Theses defended

"The land does not grow": super-exploitation, land privatization and the human right to developmentin Namibia's eastern communal lands

Pablo Gilolmo Lobo

Public Defence date
June 27, 2022
Doctoral Programme
Human Rights in Contemporary Societies
Supervision
José Manuel Pureza
Abstract
In the communal lands of eastern Namibia, extensive livestock farming, mostly of cattle, is the main economic activity and livelihood. However, livestock production in the area remains subordinated to the requirements of the white commercial sector. Therefore, the human right to development, that is, self-determined development, has not obtained so far.
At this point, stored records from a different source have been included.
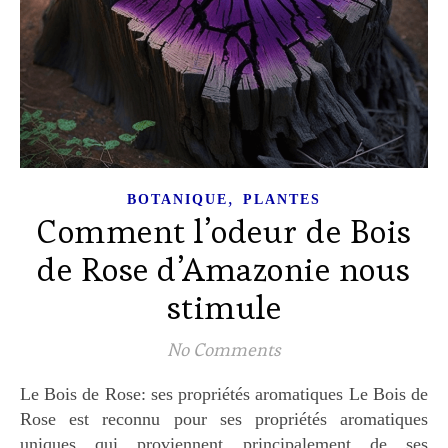
,
BOTANIQUE
PLANTES
Comment l’odeur de Bois
de Rose d’Amazonie nous
stimule
No Comments
Le Bois de Rose: ses propriétés aromatiques Le Bois de
Rose est reconnu pour ses propriétés aromatiques
uniques qui proviennent principalement de ses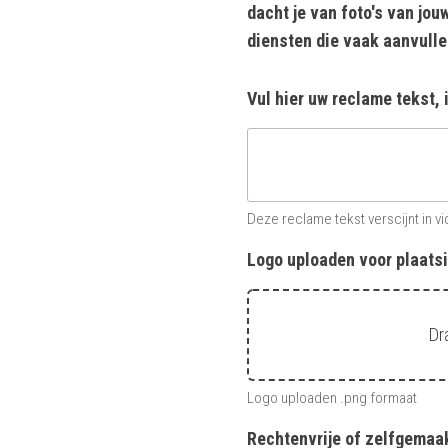
dacht je van foto's van jou
diensten die vaak aanvull
Vul hier uw reclame tekst, 
Deze reclame tekst verscijnt in v
Logo uploaden voor plaatsi
Dr
Logo uploaden .png formaat
Rechtenvrije of zelfgemaak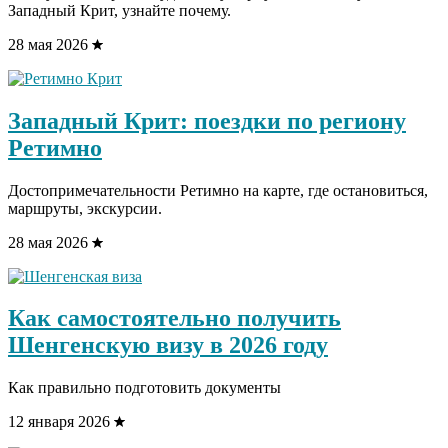
Западный Крит, узнайте почему.
28 мая 2026
Западный Крит: поездки по региону
Ретимно
Достопримечательности Ретимно на карте, где остановиться,
маршруты, экскурсии.
28 мая 2026
Как самостоятельно получить
Шенгенскую визу в 2026 году
Как правильно подготовить документы
12 января 2026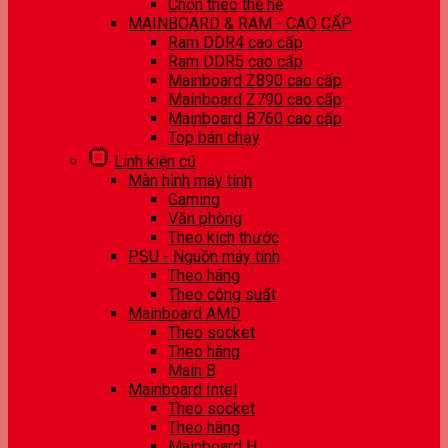
Chọn theo thế hệ
MAINBOARD & RAM - CAO CẤP
Ram DDR4 cao cấp
Ram DDR5 cao cấp
Mainboard Z890 cao cấp
Mainboard Z790 cao cấp
Mainboard B760 cao cấp
Top bán chạy
Linh kiện cũ
Màn hình máy tính
Gaming
Văn phòng
Theo kích thước
PSU - Nguồn máy tính
Theo hãng
Theo công suất
Mainboard AMD
Theo socket
Theo hãng
Main B
Mainboard Intel
Theo socket
Theo hãng
Mainboard H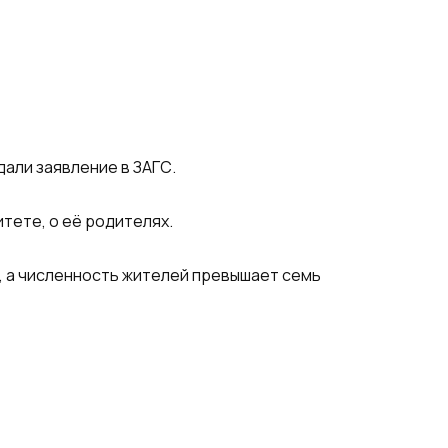
дали заявление в ЗАГС.
тете, о её родителях.
ы, а численность жителей превышает семь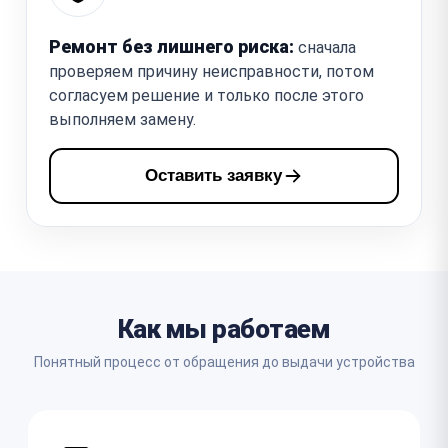
Ремонт без лишнего риска:
сначала
проверяем причину неисправности, потом
согласуем решение и только после этого
выполняем замену.
Оставить заявку
Как мы работаем
Понятный процесс от обращения до выдачи устройства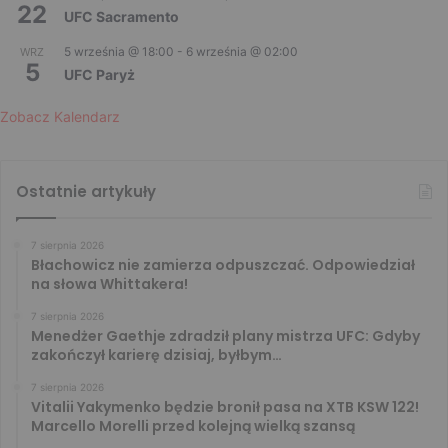
22
UFC Sacramento
5 września @ 18:00
-
6 września @ 02:00
WRZ
5
UFC Paryż
Zobacz Kalendarz
Ostatnie artykuły
7 sierpnia 2026
Błachowicz nie zamierza odpuszczać. Odpowiedział
na słowa Whittakera!
7 sierpnia 2026
Menedżer Gaethje zdradził plany mistrza UFC: Gdyby
zakończył karierę dzisiaj, byłbym…
7 sierpnia 2026
Vitalii Yakymenko będzie bronił pasa na XTB KSW 122!
Marcello Morelli przed kolejną wielką szansą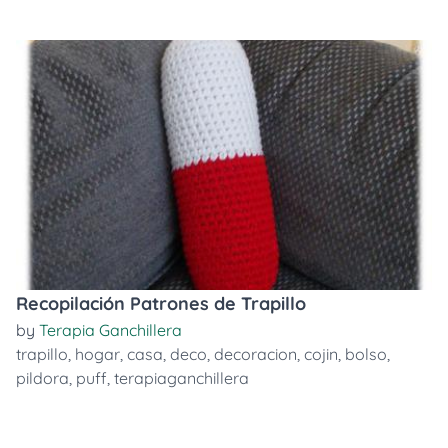
Recopilación Patrones de Trapillo
by
Terapia Ganchillera
trapillo
,
hogar
,
casa
,
deco
,
decoracion
,
cojin
,
bolso
,
pildora
,
puff
,
terapiaganchillera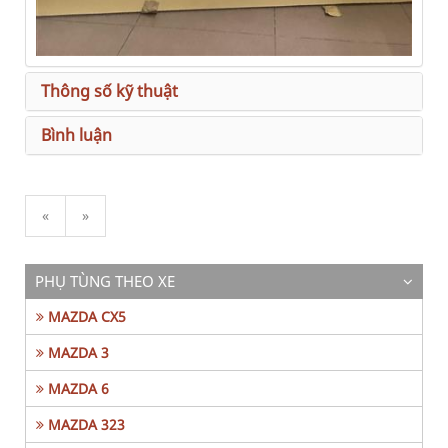
Thông số kỹ thuật
Bình luận
«
»
PHỤ TÙNG THEO XE
MAZDA CX5
MAZDA 3
MAZDA 6
MAZDA 323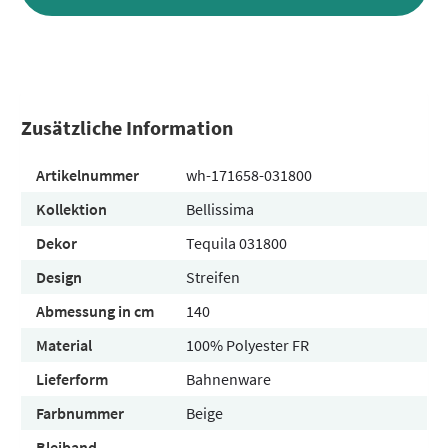
Zusätzliche Information
Artikelnummer
wh-171658-031800
Kollektion
Bellissima
Dekor
Tequila 031800
Design
Streifen
Abmessung in cm
140
Material
100% Polyester FR
Lieferform
Bahnenware
Farbnummer
Beige
Bleiband
-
The area is a former "native reserve", or "homeland," as defined by racialized territorial segregation under German and South African colonialism. Imperial policy makers initially attempted to set the area apart as a labor reserve, but at least since the 1960s, as a consequence of a development intervention known as the "Odendaal Plan", the area became a site of livestock petty commodity production (PCP). A customary land distribution system also developed, resulting from complex political processes involving various factions of traditional power, who mobilized different notions of custom and tradition, and their social constituencies. The subordination of livestock PCP in the area conforms to the development-underdevelopment relationship which, as typically entailed in modern imperialism, is based on the super-exploitation of peripheral labor. In this case, subordination of livestock PCP also conforms to the notion of "imperialist rent", as it obtains from what I have labeled the "calves-supply function". That is, land scarcity forces communal petty commodity producers to sell livestock before it has fully grown, and the white farmers buy the calves and grow them to full weight in their large, private farms, thus realizing all the value bred in the communal areas.

After Namibian independence in 1990, commercial land reform has not attained remarkable results in the redistribution of white commercial farmland, while communal land reform has not protected vulnerable rural dwellers. In the three sub-areas into which I divided the area of study, variegated processes of class differentiation, as expressed in the individuation and illegal fencing of land to the detriment of customary land distribution, are not leading to development but are rather deepening the conditions of underdevelopment and the subordination of livestock PCP, therefore aggravating the crises of production, reproduction and the environment.

Since the 2010s, the Program for Communal Land Development (PCLD), partly funded by the EU, advocates for the regularization of existing enclosures and the creation of new ones under a privatizing rationale. The program has been reoriented, if timidly, to avoid deepening the dispossession of poorer rural dwellers. Yet the expectation of regularization fostered the individuation and fencing of land on the initiative of wealthy local residents and other national elites. In any case, PCLD ultimately aims to satisfy, in the communal areas, the land demands of these elites, thus easing the pressures on the government to redistribute white-owned land. That is, to protect white landed property. Alternatives to this course of events have been proposed by some interlocutors during the field research, while PCLD is piloting a cooperative scheme in Gam, far to the east of the area of study. Should these endeavors be successful, a path for self-determined development may open; otherwise, the political and social stability of the country will be seriously compromised.